Give back, exactly and with nothing added, the lines that run from the one containing "Copyright © 2026" to the final line below.

DATA LISTING Block Start

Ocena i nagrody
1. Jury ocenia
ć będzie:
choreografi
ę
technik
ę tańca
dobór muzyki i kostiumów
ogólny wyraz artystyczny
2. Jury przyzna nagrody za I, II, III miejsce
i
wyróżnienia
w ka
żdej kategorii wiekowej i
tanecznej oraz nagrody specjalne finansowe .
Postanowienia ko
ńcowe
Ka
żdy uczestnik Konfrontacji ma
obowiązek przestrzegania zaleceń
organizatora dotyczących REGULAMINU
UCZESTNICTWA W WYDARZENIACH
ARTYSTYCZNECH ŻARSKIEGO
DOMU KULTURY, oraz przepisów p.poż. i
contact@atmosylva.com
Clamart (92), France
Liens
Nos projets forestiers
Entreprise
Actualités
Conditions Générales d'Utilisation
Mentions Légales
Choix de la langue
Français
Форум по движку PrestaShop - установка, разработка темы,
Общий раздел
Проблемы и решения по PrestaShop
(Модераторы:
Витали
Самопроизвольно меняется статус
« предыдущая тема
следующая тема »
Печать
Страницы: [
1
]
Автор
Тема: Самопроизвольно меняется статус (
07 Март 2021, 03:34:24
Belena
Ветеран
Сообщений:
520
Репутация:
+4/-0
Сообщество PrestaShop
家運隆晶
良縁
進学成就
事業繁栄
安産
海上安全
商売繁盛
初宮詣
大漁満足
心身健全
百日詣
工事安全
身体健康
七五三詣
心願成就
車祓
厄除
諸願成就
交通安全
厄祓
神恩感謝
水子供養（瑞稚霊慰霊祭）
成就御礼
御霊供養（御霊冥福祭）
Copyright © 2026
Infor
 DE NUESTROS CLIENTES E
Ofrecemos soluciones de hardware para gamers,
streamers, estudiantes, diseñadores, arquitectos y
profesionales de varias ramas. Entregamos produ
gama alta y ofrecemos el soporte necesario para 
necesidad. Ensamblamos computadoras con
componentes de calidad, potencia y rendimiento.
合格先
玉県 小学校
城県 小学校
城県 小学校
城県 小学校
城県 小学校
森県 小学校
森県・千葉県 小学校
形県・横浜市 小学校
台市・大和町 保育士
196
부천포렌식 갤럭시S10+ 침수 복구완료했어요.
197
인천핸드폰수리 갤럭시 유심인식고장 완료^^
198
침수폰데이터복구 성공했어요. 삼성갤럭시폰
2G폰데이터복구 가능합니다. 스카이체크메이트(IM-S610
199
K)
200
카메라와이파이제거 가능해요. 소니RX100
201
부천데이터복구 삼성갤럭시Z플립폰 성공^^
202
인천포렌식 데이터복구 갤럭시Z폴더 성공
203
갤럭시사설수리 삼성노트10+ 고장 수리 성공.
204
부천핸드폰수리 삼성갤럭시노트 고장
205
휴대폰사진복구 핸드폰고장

DATA LISTING Block End

- WRITTEN RESPONSE
Copyright © 2026
Infor
 DE NUESTROS CLIENTES E
Ofrecemos soluciones de hardware para gamers,
streamers, estudiantes, diseñadores, arquitectos y
profesionales de varias ramas. Entregamos produ
gama alta y ofrecemos el soporte necesario para 
necesidad. Ensamblamos computadoras con
componentes de calidad, potencia y rendimiento.
合格先
玉県 小学校
城県 小学校
城県 小学校
城県 小学校
城県 小学校
森県 小学校
森県・千葉県 小学校
形県・横浜市 小学校
台市・大和町 保育士
196
부천포렌식 갤럭시S10+ 침수 복구완료했어요.
197
인천핸드폰수리 갤럭시 유심인식고장 완료^^
198
침수폰데이터복구 성공했어요. 삼성갤럭시폰
2G폰데이터복구 가능합니다. 스카이체크메이트(IM-S610
199
K)
200
카메라와이파이제거 가능해요. 소니RX100
201
부천데이터복구 삼성갤럭시Z플립폰 성공^^
202
인천포렌식 데이터복구 갤럭시Z폴더 성공
203
갤럭시사설수리 삼성노트10+ 고장 수리 성공.
204
부천핸드폰수리 삼성갤럭시노트 고장
205
휴대폰사진복구 핸드폰고장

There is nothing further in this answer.